Never Forget Where you Came From
I heard that phrase all the time growing up…
“Never forget where you came from.”
It’s a short sentence, but it is packed with a lot of meaning. But what does it really mean?
For me personally, my story begins in the Old First Ward of Newark. But for the full family story, I need to go back to Italy.
But it wasn’t actually Italy.
At the time my great-grandfather, Gabriele Ficetola, was born, Italy didn’t really exist. Unification of the nation of Italy didn’t take place until 1861. He was born in 1856 in Calabritto, Avellino, which is part of the Campania region. He was the first of my family to come to America in 1888. When he arrived at Ellis Island, his name was changed to what I’ve known my entire life – Gabriel E. Fucetola.
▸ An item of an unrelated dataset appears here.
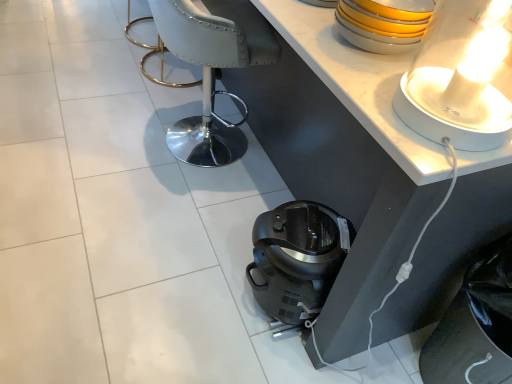 Where is `vacant space that is to the left of satin black coffee maker at lower center`? The width and height of the screenshot is (512, 384). vacant space that is to the left of satin black coffee maker at lower center is located at coordinates (216, 285).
The peninsula of Italy has been inhabited from 800BC. Since classical antiquity, ancient Etruscans, various Italic peoples, including the Celts, Magna Graecia colonists, French, Austrians, Germanic peoples, and other ancient societies have inhabited the Italian Peninsula. You can find influences from the Greeks, Arabs, and more. If you attended a Western Civilization class in high school or college, just about every society mentioned called Italy home at one point.
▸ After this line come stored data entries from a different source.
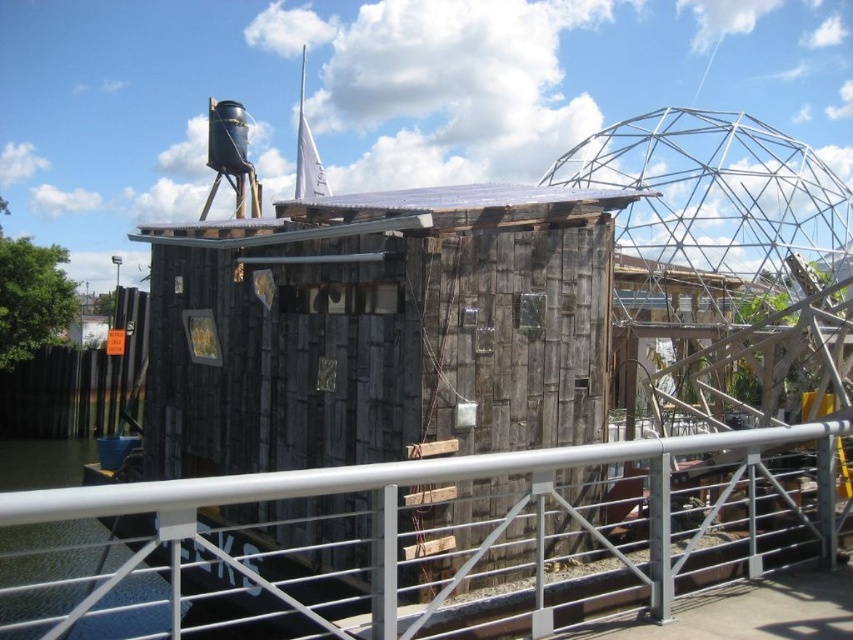 Question: Is the position of weathered wood hut at center more distant than that of silver metallic rail at lower center?

Choices:
 (A) yes
 (B) no

Answer: (A)

Question: Among these points, which one is nearest to the camera?

Choices:
 (A) (434, 454)
 (B) (289, 483)

Answer: (B)

Question: Which point is farther to the camera?

Choices:
 (A) (316, 380)
 (B) (648, 586)

Answer: (A)

Question: Does weathered wood hut at center have a lesser width compared to silver metallic rail at lower center?

Choices:
 (A) no
 (B) yes

Answer: (A)

Question: From the image, what is the correct spatial relationship of weathered wood hut at center in relation to silver metallic rail at lower center?

Choices:
 (A) left
 (B) right

Answer: (A)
Just like how most of us look at New Jersey, Italy is kind of the same. The Northern and Southern regions have different and distinct ways of life. Northern Italy was one of education and industry, Southern Italy was poor and hungry. Post unification, most Italian immigrants to the United States came from the Southern regions of Italy; specifically Campania, Apulia, Basilicata, Calabria, and Sicily. Between 1880 and 1914, more than 4 million Italians immigrated to the United States.
So as those individuals emigrated, they didn’t have that strong emotion for a united Italy. They had strong emotions about their province. As time passed and generations grew, they looked at their heritage less from a regional association and more from a national heritage. Americans of Italian descent were just that. They weren’t Campanian, they were Italian. We now have an incredible pride in our heritage, be it regionally or nationally.
But it proves what I’ve always said, everyone wants to be Italian.